■ TASK GOAL ■
Below are the records; give again exactly the line with "un rendu parfaitement adapté à", the line with "специалистам останется только составить", and each line that lies between them, and nothing besides.

(Page-level text extractions)
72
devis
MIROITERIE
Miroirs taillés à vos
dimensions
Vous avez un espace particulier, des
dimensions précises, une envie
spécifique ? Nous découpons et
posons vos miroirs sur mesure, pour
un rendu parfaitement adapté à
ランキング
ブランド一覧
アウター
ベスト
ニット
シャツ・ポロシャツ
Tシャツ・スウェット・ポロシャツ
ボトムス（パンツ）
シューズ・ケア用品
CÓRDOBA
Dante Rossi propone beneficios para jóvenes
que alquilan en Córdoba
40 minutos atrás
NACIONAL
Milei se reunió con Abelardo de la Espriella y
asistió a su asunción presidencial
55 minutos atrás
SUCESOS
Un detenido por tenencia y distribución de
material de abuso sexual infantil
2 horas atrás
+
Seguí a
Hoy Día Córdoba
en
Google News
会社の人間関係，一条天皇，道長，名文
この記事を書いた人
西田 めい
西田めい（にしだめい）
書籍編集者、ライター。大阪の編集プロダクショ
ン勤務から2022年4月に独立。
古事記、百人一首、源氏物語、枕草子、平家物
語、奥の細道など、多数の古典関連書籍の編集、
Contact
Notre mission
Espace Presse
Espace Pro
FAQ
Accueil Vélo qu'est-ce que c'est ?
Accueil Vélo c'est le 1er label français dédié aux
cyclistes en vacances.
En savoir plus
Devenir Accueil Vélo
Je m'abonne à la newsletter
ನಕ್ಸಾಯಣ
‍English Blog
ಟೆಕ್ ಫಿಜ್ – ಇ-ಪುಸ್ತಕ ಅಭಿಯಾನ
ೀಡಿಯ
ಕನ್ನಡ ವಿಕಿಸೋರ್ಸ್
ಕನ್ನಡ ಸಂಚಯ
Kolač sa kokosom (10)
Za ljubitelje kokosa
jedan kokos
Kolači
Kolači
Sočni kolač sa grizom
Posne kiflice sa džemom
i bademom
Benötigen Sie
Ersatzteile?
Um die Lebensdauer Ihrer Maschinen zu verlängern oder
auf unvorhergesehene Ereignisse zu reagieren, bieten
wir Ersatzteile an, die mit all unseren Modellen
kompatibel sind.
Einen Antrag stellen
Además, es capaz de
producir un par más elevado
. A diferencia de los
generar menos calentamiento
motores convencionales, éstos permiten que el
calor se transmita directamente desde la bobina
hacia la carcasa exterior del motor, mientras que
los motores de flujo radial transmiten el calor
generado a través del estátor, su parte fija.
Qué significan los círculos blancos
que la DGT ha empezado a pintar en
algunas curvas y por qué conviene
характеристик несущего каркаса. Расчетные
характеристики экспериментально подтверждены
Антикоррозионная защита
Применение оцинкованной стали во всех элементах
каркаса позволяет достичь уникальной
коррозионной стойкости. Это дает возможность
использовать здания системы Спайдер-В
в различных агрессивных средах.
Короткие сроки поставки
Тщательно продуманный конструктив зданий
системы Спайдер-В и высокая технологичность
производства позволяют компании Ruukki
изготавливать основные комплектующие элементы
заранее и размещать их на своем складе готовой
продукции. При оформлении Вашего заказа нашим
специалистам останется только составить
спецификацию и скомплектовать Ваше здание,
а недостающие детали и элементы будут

■ REPLY TO THE EXERCISE ■
un rendu parfaitement adapté à
ランキング
ブランド一覧
アウター
ベスト
ニット
シャツ・ポロシャツ
Tシャツ・スウェット・ポロシャツ
ボトムス（パンツ）
シューズ・ケア用品
CÓRDOBA
Dante Rossi propone beneficios para jóvenes
que alquilan en Córdoba
40 minutos atrás
NACIONAL
Milei se reunió con Abelardo de la Espriella y
asistió a su asunción presidencial
55 minutos atrás
SUCESOS
Un detenido por tenencia y distribución de
material de abuso sexual infantil
2 horas atrás
+
Seguí a
Hoy Día Córdoba
en
Google News
会社の人間関係，一条天皇，道長，名文
この記事を書いた人
西田 めい
西田めい（にしだめい）
書籍編集者、ライター。大阪の編集プロダクショ
ン勤務から2022年4月に独立。
古事記、百人一首、源氏物語、枕草子、平家物
語、奥の細道など、多数の古典関連書籍の編集、
Contact
Notre mission
Espace Presse
Espace Pro
FAQ
Accueil Vélo qu'est-ce que c'est ?
Accueil Vélo c'est le 1er label français dédié aux
cyclistes en vacances.
En savoir plus
Devenir Accueil Vélo
Je m'abonne à la newsletter
ನಕ್ಸಾಯಣ
‍English Blog
ಟೆಕ್ ಫಿಜ್ – ಇ-ಪುಸ್ತಕ ಅಭಿಯಾನ
ೀಡಿಯ
ಕನ್ನಡ ವಿಕಿಸೋರ್ಸ್
ಕನ್ನಡ ಸಂಚಯ
Kolač sa kokosom (10)
Za ljubitelje kokosa
jedan kokos
Kolači
Kolači
Sočni kolač sa grizom
Posne kiflice sa džemom
i bademom
Benötigen Sie
Ersatzteile?
Um die Lebensdauer Ihrer Maschinen zu verlängern oder
auf unvorhergesehene Ereignisse zu reagieren, bieten
wir Ersatzteile an, die mit all unseren Modellen
kompatibel sind.
Einen Antrag stellen
Además, es capaz de
producir un par más elevado
. A diferencia de los
generar menos calentamiento
motores convencionales, éstos permiten que el
calor se transmita directamente desde la bobina
hacia la carcasa exterior del motor, mientras que
los motores de flujo radial transmiten el calor
generado a través del estátor, su parte fija.
Qué significan los círculos blancos
que la DGT ha empezado a pintar en
algunas curvas y por qué conviene
характеристик несущего каркаса. Расчетные
характеристики экспериментально подтверждены
Антикоррозионная защита
Применение оцинкованной стали во всех элементах
каркаса позволяет достичь уникальной
коррозионной стойкости. Это дает возможность
использовать здания системы Спайдер-В
в различных агрессивных средах.
Короткие сроки поставки
Тщательно продуманный конструктив зданий
системы Спайдер-В и высокая технологичность
производства позволяют компании Ruukki
изготавливать основные комплектующие элементы
заранее и размещать их на своем складе готовой
продукции. При оформлении Вашего заказа нашим
специалистам останется только составить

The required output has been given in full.